From “Applied Eugenics” by Paul Popenoe, 1918 (MacMillan)
The United States birth-rate may, on its face, appear high enough; but its face does not show that this height is due largely to the fecundity of immigrant women. Statistics to prove this are given in Chapter XIII, but may be supplemented here by some figures from Pittsburgh.
Ward 7, in that city, contains the homes of many well-to-do, and contains more representatives of the old American stock than any other ward in the city, having 56.4% of residents who are native born of native parents while the majority of the residents in nearly all the other wards in the city are either themselves foreign-born, or the offspring of foreign-born parents.
Ward 7 has the lowest birth-rate and the lowest rate of net increase of any ward in the city.
With this may be contrasted the sixth ward, which runs along the south bank of the Allegheny river.
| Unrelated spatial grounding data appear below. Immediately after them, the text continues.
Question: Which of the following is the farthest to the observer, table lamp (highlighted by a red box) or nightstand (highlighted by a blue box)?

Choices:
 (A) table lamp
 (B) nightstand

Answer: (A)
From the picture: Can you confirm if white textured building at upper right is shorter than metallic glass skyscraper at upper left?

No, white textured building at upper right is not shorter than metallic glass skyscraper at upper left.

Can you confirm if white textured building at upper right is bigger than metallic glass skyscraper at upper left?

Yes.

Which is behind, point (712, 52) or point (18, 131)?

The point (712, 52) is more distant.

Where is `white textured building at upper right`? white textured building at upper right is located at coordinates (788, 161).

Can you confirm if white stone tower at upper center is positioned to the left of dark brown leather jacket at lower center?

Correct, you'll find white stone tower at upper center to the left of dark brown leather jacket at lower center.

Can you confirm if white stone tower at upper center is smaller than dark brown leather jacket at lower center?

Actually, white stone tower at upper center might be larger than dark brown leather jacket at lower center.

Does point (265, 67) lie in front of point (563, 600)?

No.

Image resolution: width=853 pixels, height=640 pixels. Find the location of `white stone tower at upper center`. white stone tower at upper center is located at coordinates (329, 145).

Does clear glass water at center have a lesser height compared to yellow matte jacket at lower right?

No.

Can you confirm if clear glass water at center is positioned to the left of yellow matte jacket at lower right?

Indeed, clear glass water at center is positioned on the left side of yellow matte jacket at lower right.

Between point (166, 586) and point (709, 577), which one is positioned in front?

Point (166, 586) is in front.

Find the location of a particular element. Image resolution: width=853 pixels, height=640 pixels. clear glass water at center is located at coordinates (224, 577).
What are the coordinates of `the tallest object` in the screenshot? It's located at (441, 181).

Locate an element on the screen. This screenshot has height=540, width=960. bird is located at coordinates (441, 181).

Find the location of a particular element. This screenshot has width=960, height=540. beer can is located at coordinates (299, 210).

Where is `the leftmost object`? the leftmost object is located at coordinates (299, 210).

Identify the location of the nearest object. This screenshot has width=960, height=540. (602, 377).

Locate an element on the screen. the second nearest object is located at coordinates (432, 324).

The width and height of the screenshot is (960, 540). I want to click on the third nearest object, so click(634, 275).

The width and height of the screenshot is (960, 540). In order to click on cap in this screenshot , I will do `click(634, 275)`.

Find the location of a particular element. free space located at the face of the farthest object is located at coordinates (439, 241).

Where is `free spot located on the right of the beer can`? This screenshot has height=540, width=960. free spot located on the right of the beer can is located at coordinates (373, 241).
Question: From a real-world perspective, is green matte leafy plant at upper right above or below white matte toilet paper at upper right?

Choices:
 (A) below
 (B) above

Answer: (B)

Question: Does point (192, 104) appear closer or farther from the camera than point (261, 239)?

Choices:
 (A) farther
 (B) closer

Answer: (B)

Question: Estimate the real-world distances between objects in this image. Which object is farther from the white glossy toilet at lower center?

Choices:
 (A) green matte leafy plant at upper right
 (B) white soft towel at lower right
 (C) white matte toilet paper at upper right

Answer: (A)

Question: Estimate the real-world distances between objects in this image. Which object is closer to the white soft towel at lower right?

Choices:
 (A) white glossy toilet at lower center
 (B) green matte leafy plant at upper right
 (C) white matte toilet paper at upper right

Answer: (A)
It is one of the great factory districts of the city, but also contains a large number of homes. Nearly 3,000 of its 14,817 males of voting age are illiterate. Its death-rate is the highest in the city. Almost nine-tenths of its residents are either foreigners or the children of foreigners. Its birth-rate is three times that of the seventh ward.
Taking into account all the wards of the city, it is found that the birth-rate rises as one considers the wards that are marked by a large foreign population, illiteracy, poverty, and a high death-rate. On the other hand, the birth-rate falls as one passes to the wards that have most native-born residents, most education, most prosperity – and, to some extent, education and prosperity denote efficiency and eugenic value. For 27 wards tere is a high negative correlation (-.673) between birth-rate and percentage of native-born of native parents in the population. The correlation between illiteracy and net increase is +.731.
The net increase of Pittsburgh’s population, therefore, is greatest where the percentage of foreign-born and of illiterates is greater.
The significance of such figures in natural selection must be evident. Pittsburgh, like probably all large cities in civilized countries, breeds from the bottom. The lower a class is in the scale of intelligence, the greater is its reproductive contribution. Recalling that intelligence is inherited, that like begets like in this respect, one can hardly feel encouraged over the quality of the population of Pittsburgh, a few generations hence.
Of course these illiterate foreign laborers are, from a eugenic point of view, not wholly bad. The picture should not be painted any blacker than the original. Some of these ignorant stocks, in another generation and with decent surroundings, will furnish excellent citizens.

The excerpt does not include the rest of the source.